EXERCISE REQUIREMENTS
Pictures excluded, set down exactly the lines from the one containing "luz de diciembre" through the final line of the material, and only those.

● ● ●

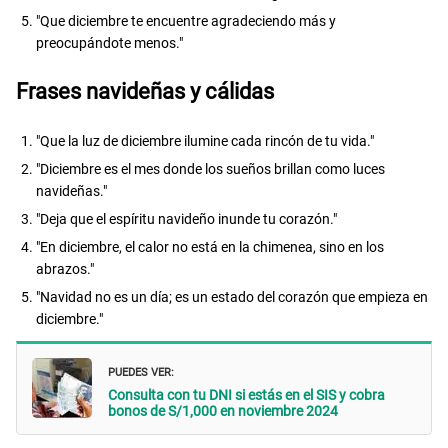
"Que diciembre te encuentre agradeciendo más y
preocupándote menos."
Frases navideñas y cálidas
"Que la luz de diciembre ilumine cada rincón de tu vida."
"Diciembre es el mes donde los sueños brillan como luces
navideñas."
"Deja que el espíritu navideño inunde tu corazón."
"En diciembre, el calor no está en la chimenea, sino en los
abrazos."
"Navidad no es un día; es un estado del corazón que empieza en
diciembre."
PUEDES VER:
Consulta con tu DNI si estás en el SIS y cobra
bonos de S/1,000 en noviembre 2024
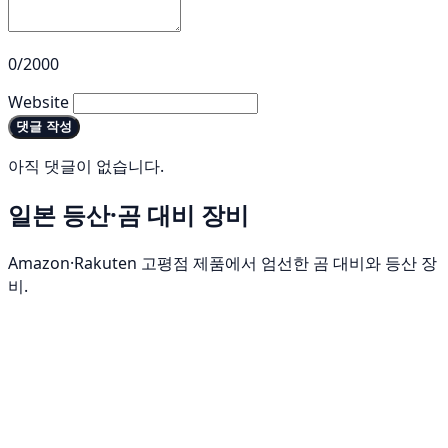
0/2000
Website
댓글 작성
아직 댓글이 없습니다.
일본 등산·곰 대비 장비
Amazon·Rakuten 고평점 제품에서 엄선한 곰 대비와 등산 장
비.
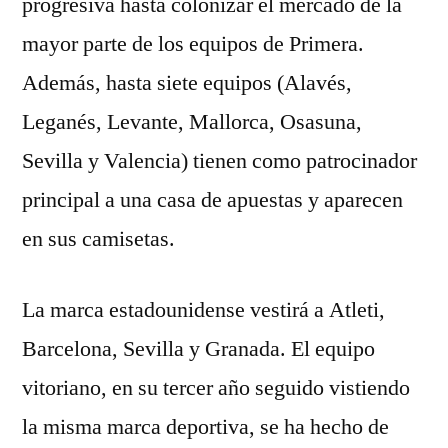
progresiva hasta colonizar el mercado de la
mayor parte de los equipos de Primera.
Además, hasta siete equipos (Alavés,
Leganés, Levante, Mallorca, Osasuna,
Sevilla y Valencia) tienen como patrocinador
principal a una casa de apuestas y aparecen
en sus camisetas.
La marca estadounidense vestirá a Atleti,
Barcelona, Sevilla y Granada. El equipo
vitoriano, en su tercer año seguido vistiendo
la misma marca deportiva, se ha hecho de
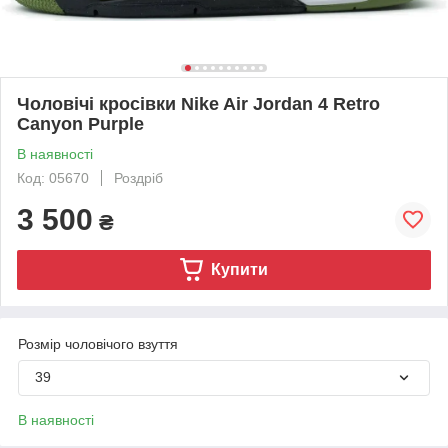
Чоловічі кросівки Nike Air Jordan 4 Retro
Canyon Purple
В наявності
Код: 05670
Роздріб
3 500
₴
Купити
Розмір чоловічого взуття
39
В наявності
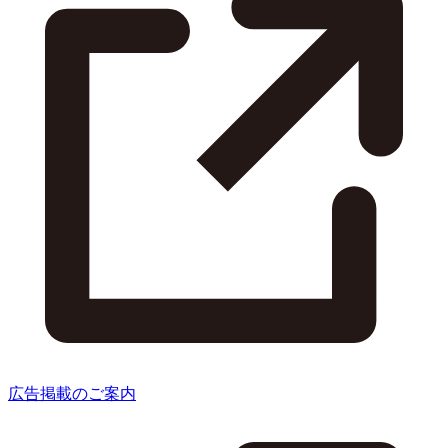
広告掲載のご案内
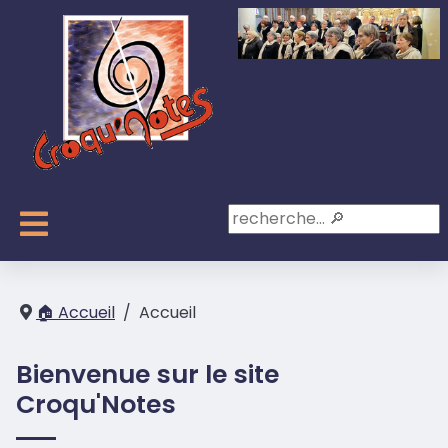
zzzzz
🏠 Accueil
Accueil
Bienvenue sur le site
Croqu'Notes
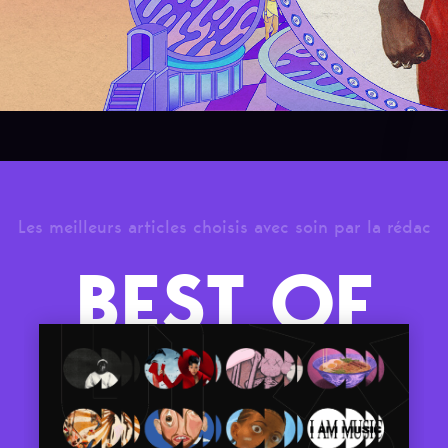
Les meilleurs articles choisis avec soin par la rédac
BEST OF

● ● ●

RESPONSE TO THIS TASK
"Que la luz de diciembre ilumine cada rincón de tu vida."
"Diciembre es el mes donde los sueños brillan como luces
navideñas."
"Deja que el espíritu navideño inunde tu corazón."
"En diciembre, el calor no está en la chimenea, sino en los
abrazos."
"Navidad no es un día; es un estado del corazón que empieza en
diciembre."
PUEDES VER:
Consulta con tu DNI si estás en el SIS y cobra
bonos de S/1,000 en noviembre 2024
0/2000
Website
댓글 작성
아직 댓글이 없습니다.
일본 등산·곰 대비 장비
Amazon·Rakuten 고평점 제품에서 엄선한 곰 대비와 등산 장
비.
progresiva hasta colonizar el mercado de la
mayor parte de los equipos de Primera.
Además, hasta siete equipos (Alavés,
Leganés, Levante, Mallorca, Osasuna,
Sevilla y Valencia) tienen como patrocinador
principal a una casa de apuestas y aparecen
en sus camisetas.
La marca estadounidense vestirá a Atleti,
Barcelona, Sevilla y Granada. El equipo
vitoriano, en su tercer año seguido vistiendo
la misma marca deportiva, se ha hecho de
Чоловічі кросівки Nike Air Jordan 4 Retro
Canyon Purple
В наявності
Код: 05670
Роздріб
3 500
₴
Купити
Розмір чоловічого взуття
39
В наявності
広告掲載のご案内
zzzzz
🏠 Accueil
Accueil
Bienvenue sur le site
Croqu'Notes
Les meilleurs articles choisis avec soin par la rédac
BEST OF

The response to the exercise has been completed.